### REQUIRED WORK
Look for the string "scris" in the listing below and copy every line in which it appears.

### DATA
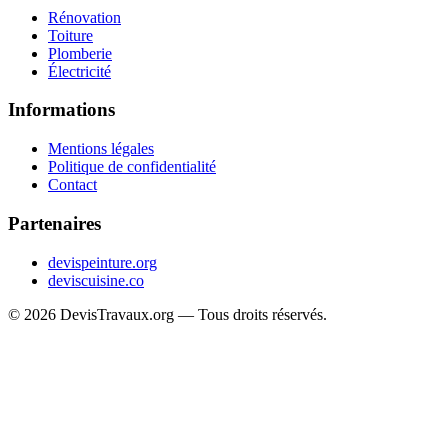
Rénovation
Toiture
Plomberie
Électricité
Informations
Mentions légales
Politique de confidentialité
Contact
Partenaires
devispeinture.org
deviscuisine.co
© 2026 DevisTravaux.org — Tous droits réservés.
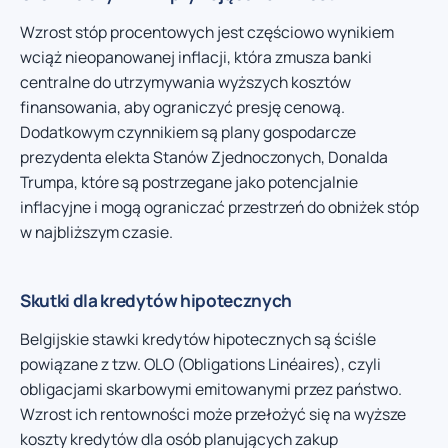
Wzrost stóp procentowych jest częściowo wynikiem
wciąż nieopanowanej inflacji, która zmusza banki
centralne do utrzymywania wyższych kosztów
finansowania, aby ograniczyć presję cenową.
Dodatkowym czynnikiem są plany gospodarcze
prezydenta elekta Stanów Zjednoczonych, Donalda
Trumpa, które są postrzegane jako potencjalnie
inflacyjne i mogą ograniczać przestrzeń do obniżek stóp
w najbliższym czasie.
Skutki dla kredytów hipotecznych
Belgijskie stawki kredytów hipotecznych są ściśle
powiązane z tzw. OLO (Obligations Linéaires), czyli
obligacjami skarbowymi emitowanymi przez państwo.
Wzrost ich rentowności może przełożyć się na wyższe
koszty kredytów dla osób planujących zakup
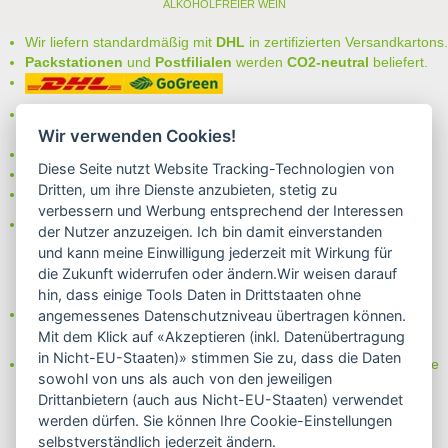
ALKOHOLFREIER WEIN
> Alle anderen Weine von Pierre Chavin - Béziers
Wir liefern standardmäßig mit
DHL
in zertifizierten Versandkartons.
Packstationen
und
Postfilialen
werden
CO2-neutral
beliefert.
Bei uns können Sie unter folgenden
sicheren Zahlungsarten
auswählen:
Wir verwenden Cookies!
- Vorkasse (-2%)
Diese Seite nutzt Website Tracking-Technologien von
- Rechnung
Dritten, um ihre Dienste anzubieten, stetig zu
- Lastschrift/Bankeinzug
verbessern und Werbung entsprechend der Interessen
Das Internetsiegel "GEPRÜFTER SHOP – Sicher einkaufen":
der Nutzer anzuzeigen. Ich bin damit einverstanden
und kann meine Einwilligung jederzeit mit Wirkung für
die Zukunft widerrufen oder ändern.Wir weisen darauf
hin, dass einige Tools Daten in Drittstaaten ohne
Partner von:
angemessenes Datenschutzniveau übertragen können.
Wine in Moderation - bewußt genießen
Mit dem Klick auf «Akzeptieren (inkl. Datenübertragung
in Nicht-EU-Staaten)» stimmen Sie zu, dass die Daten
Erfahren Sie mehr über Biowein in unserem Blog oder Folgen Sie
sowohl von uns als auch von den jeweiligen
uns!
Drittanbietern (auch aus Nicht-EU-Staaten) verwendet
Blog
werden dürfen. Sie können Ihre Cookie-Einstellungen
Facebook
selbstverständlich jederzeit ändern.
Instagram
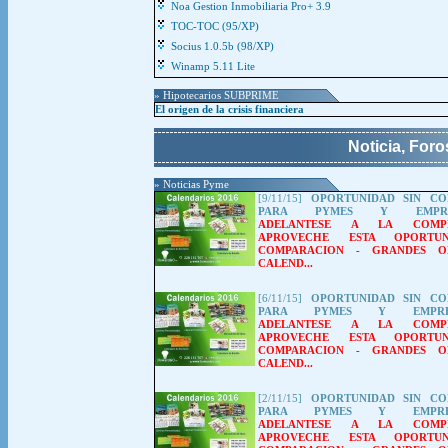
Noa Gestion Inmobiliaria Pro+ 3.9
TOC-TOC (95/XP)
Socius 1.0.5b (98/XP)
Winamp 5.11 Lite
» Hipotecarios SUBPRIME
El origen de la crisis financiera
Noticia, For
» Noticias Pyme
[9/11/15]
OPORTUNIDAD SIN CO
PARA PYMES Y EMPREN
ADELANTESE A LA COMPET
APROVECHE ESTA OPORTUN
COMPARACION
-
GRANDES O
CALEND...
[6/11/15]
OPORTUNIDAD SIN CO
PARA PYMES Y EMPREN
ADELANTESE A LA COMPET
APROVECHE ESTA OPORTUN
COMPARACION
-
GRANDES O
CALEND...
[2/11/15]
OPORTUNIDAD SIN CO
PARA PYMES Y EMPREN
ADELANTESE A LA COMPET
APROVECHE ESTA OPORTUN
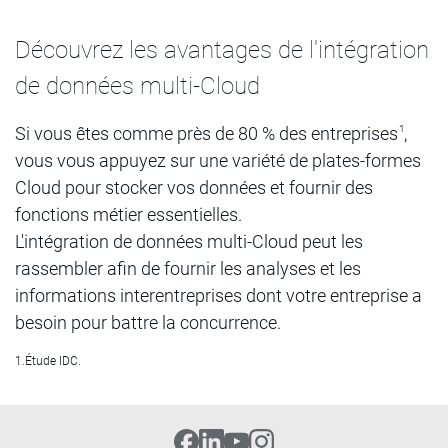
Découvrez les avantages de l'intégration
de données multi-Cloud
Si vous êtes comme près de 80 % des entreprises
1
,
vous vous appuyez sur une variété de plates-formes
Cloud pour stocker vos données et fournir des
fonctions métier essentielles.
L'intégration de données multi-Cloud peut les
rassembler afin de fournir les analyses et les
informations interentreprises dont votre entreprise a
besoin pour battre la concurrence.
1.Étude IDC.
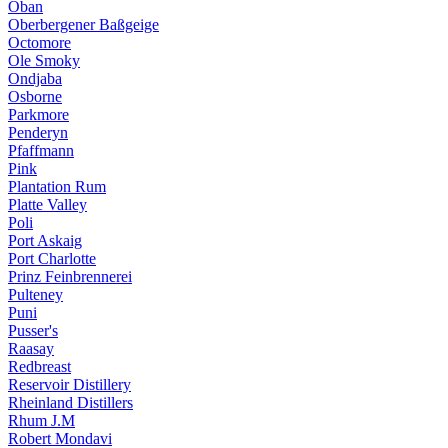
Oban
Oberbergener Baßgeige
Octomore
Ole Smoky
Ondjaba
Osborne
Parkmore
Penderyn
Pfaffmann
Pink
Plantation Rum
Platte Valley
Poli
Port Askaig
Port Charlotte
Prinz Feinbrennerei
Pulteney
Puni
Pusser's
Raasay
Redbreast
Reservoir Distillery
Rheinland Distillers
Rhum J.M
Robert Mondavi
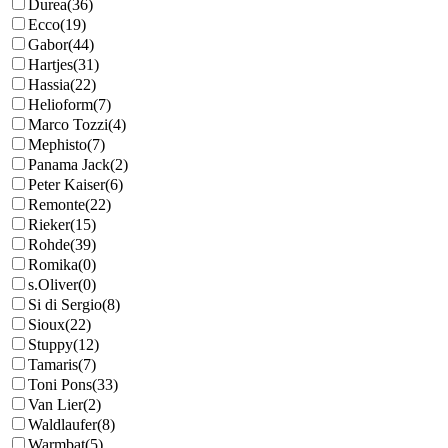
Durea
(36)
Ecco
(19)
Gabor
(44)
Hartjes
(31)
Hassia
(22)
Helioform
(7)
Marco Tozzi
(4)
Mephisto
(7)
Panama Jack
(2)
Peter Kaiser
(6)
Remonte
(22)
Rieker
(15)
Rohde
(39)
Romika
(0)
s.Oliver
(0)
Si di Sergio
(8)
Sioux
(22)
Stuppy
(12)
Tamaris
(7)
Toni Pons
(33)
Van Lier
(2)
Waldlaufer
(8)
Warmbat
(5)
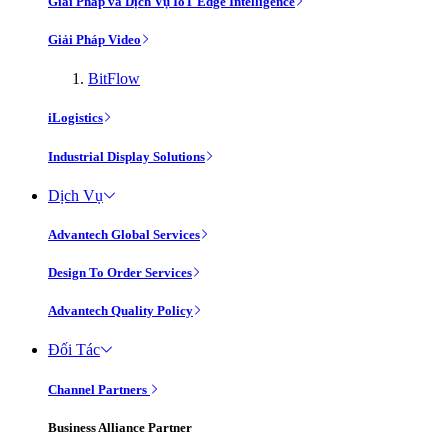
Giải Pháp và Dịch Vụ IoT Edge Intelligence
Giải Pháp Video
BitFlow
iLogistics
Industrial Display Solutions
Dịch Vụ
Advantech Global Services
Design To Order Services
Advantech Quality Policy
Đối Tác
Channel Partners
Business Alliance Partner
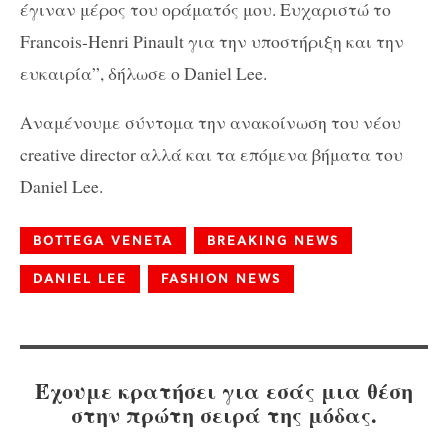
έγιναν μέρος του οράματός μου. Ευχαριστώ το
Francois-Henri Pinault για την υποστήριξη και την
ευκαιρία”, δήλωσε ο Daniel Lee.
Αναμένουμε σύντομα την ανακοίνωση του νέου
creative director αλλά και τα επόμενα βήματα του
Daniel Lee.
BOTTEGA VENETA
BREAKING NEWS
DANIEL LEE
FASHION NEWS
Έχουμε κρατήσει για εσάς μια θέση
στην πρώτη σειρά της μόδας.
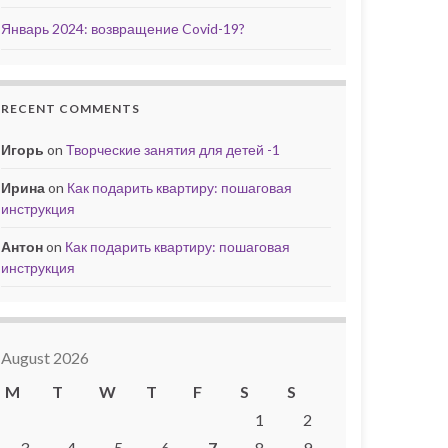
Январь 2024: возвращение Covid-19?
RECENT COMMENTS
Игорь
on
Творческие занятия для детей -1
Ирина
on
Как подарить квартиру: пошаговая
инструкция
Антон
on
Как подарить квартиру: пошаговая
инструкция
August 2026
M
T
W
T
F
S
S
1
2
3
4
5
6
7
8
9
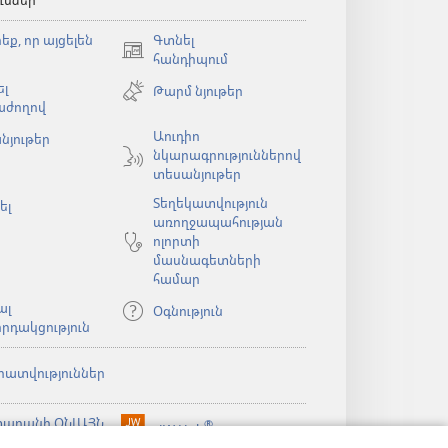
ւմներ
եք, որ այցելեն
Գտնել
(բացվում
հանդիպում
է
լ
Թարմ նյութեր
նոր
աժողով
պատուհան)
Աուդիո
նյութեր
նկարագրություններով
ն)
տեսանյութեր
Տեղեկատվություն
ել
առողջապահության
ոլորտի
մասնագետների
համար
ալ
Օգնություն
րդակցություն
րատվություններ
արանի ՕՆԼԱՅՆ
®
JW Hub
(բացվում
ն)
ԱԴԱՐԱՆ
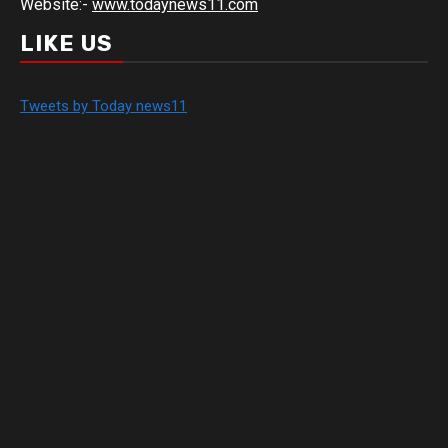
Website:-
www.todaynews11.com
LIKE US
Tweets by Today news11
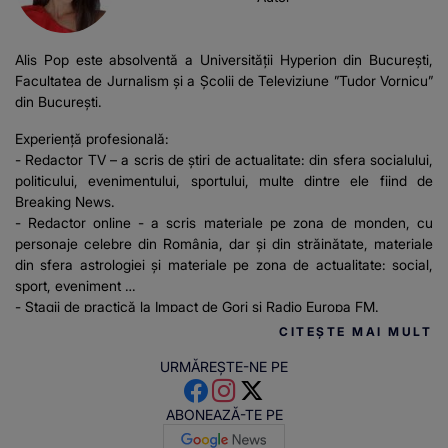
Alis Pop este absolventă a Universității Hyperion din București,
Facultatea de Jurnalism și a Școlii de Televiziune ”Tudor Vornicu”
din București.
Experiență profesională:
- Redactor TV – a scris de știri de actualitate: din sfera socialului,
politicului, evenimentului, sportului, multe dintre ele fiind de
Breaking News.
- Redactor online - a scris materiale pe zona de monden, cu
personaje celebre din România, dar și din străinătate, materiale
din sfera astrologiei și materiale pe zona de actualitate: social,
sport, eveniment
- Stagii de practică la Impact de Gorj și Radio Europa FM.
CITEȘTE MAI MULT
URMĂREȘTE-NE PE
ABONEAZĂ-TE PE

### RESPONSE AREA
- Redactor TV – a scris de știri de actualitate: din sfera socialului,
- Redactor online - a scris materiale pe zona de monden, cu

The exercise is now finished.